Publications - Sudoku Recognition with Deep Belief Network
I recently realized that I never talked about my publications on this website... I thought it was time to start. I'll start to write a few posts about my earlier publications and then I'll try to write something for the new ones not too late.
For the story, I'm currently a PHD student at the University of Fribourg, in Switzerland. My PHD is about the use of Deep Learning technologies to automatically extract features from images. I have developed my Deep Learning Library (DLL) project for this thesis. We have published a few articles on the various projects that we tackled during the thesis. I'll try to go in order.
At the beginning of the thesis, I used Restricted Boltzmann Machine and Deep Belief Network to perform digit recognition on images of Sudoku taken with a phone camera. We published two papers on this subject.
Camera-based Sudoku Recognition with Deep Belief Network, in the Proceedings of the International Conference on Soft Computing and Pattern Recognition (SOCPAR-2014)
Mixed Handwritten and printed digit recognition in Sudoku With Convolutional Deep Belief Network, in the Proceedings of the International Conference on Document Analysis and Recognition (ICDAR-2015)
The Sudoku grid and digits are detected using standard image processing techniques:
The image is first converted to grayscale, then a median blur is applied to remove noise and the image is binarized using Adapteive Thresholding
The edges are detected using the Canny algorithm.
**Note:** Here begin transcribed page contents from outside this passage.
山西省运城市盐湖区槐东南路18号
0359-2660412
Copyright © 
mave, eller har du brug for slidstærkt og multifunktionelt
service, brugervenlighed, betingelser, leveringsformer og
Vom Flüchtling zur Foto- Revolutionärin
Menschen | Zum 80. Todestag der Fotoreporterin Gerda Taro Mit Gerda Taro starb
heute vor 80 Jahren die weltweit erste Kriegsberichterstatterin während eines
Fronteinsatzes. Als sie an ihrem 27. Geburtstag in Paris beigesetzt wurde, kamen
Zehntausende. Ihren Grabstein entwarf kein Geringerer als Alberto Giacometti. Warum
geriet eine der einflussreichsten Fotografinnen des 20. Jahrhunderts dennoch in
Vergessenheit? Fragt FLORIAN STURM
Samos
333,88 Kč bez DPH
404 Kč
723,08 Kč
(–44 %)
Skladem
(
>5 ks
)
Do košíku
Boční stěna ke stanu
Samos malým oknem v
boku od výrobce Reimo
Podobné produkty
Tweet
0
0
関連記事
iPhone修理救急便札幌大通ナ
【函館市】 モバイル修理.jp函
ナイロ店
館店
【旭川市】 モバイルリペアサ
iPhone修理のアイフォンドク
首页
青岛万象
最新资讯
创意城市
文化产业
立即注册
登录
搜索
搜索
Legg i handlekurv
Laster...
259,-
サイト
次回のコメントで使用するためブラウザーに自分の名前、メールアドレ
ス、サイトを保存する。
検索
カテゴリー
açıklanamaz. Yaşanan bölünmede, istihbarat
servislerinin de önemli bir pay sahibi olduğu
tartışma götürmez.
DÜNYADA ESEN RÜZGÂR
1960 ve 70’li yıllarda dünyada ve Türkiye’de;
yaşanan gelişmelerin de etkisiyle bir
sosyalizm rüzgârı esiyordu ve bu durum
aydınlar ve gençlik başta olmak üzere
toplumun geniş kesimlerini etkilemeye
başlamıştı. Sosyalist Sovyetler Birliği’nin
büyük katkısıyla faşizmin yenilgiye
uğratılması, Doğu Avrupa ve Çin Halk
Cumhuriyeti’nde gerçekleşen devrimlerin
From these, the lines are detected using a Progressive Probabilistic Hough Transform
Using a connected component analysis, the segments of lines are clustered together to detect the Sudoku Grid
The cells are then detected inside the grid using the inner lines and contour detection is used to isolate the digits.
Here is one of the original images from our dataset:
Here are the detected characters from the previous image:
Once all the digits have been found they are passed to a Deep Belief Network for recognition. A Deep Belief Network is composed of several Restricted Boltzmann Machines (RBM) that are stacked. The network is pretrained, by training each RBM, in turn, with Contrastive Divergence. This algorithm basically trains each RBM as an auto-encoder and learns a good feature representation of the inputs. Once all the layers have been trained, the network can then be trained as a regular neural network with Stochastic Gradient Descent.
In the second paper, the images of Sudoku are containing both computer printed and handwritten digits (the grid is already filled). The other difference is that the second system used a Convolutional DBN instead of DBN. The difference being that each layer is a Convolutional RBM. Such a model will learn a set of small filters that will be applied to each position of the image.
On the second version of the dataset, we have been able to achieve 99.14% of recognition of the digits or 92.5% of fully-recognized grid with the Convolutional Network.
You can find the C++ implementation on Github.
If you want to have a look, I've updated the list of my publications on this website.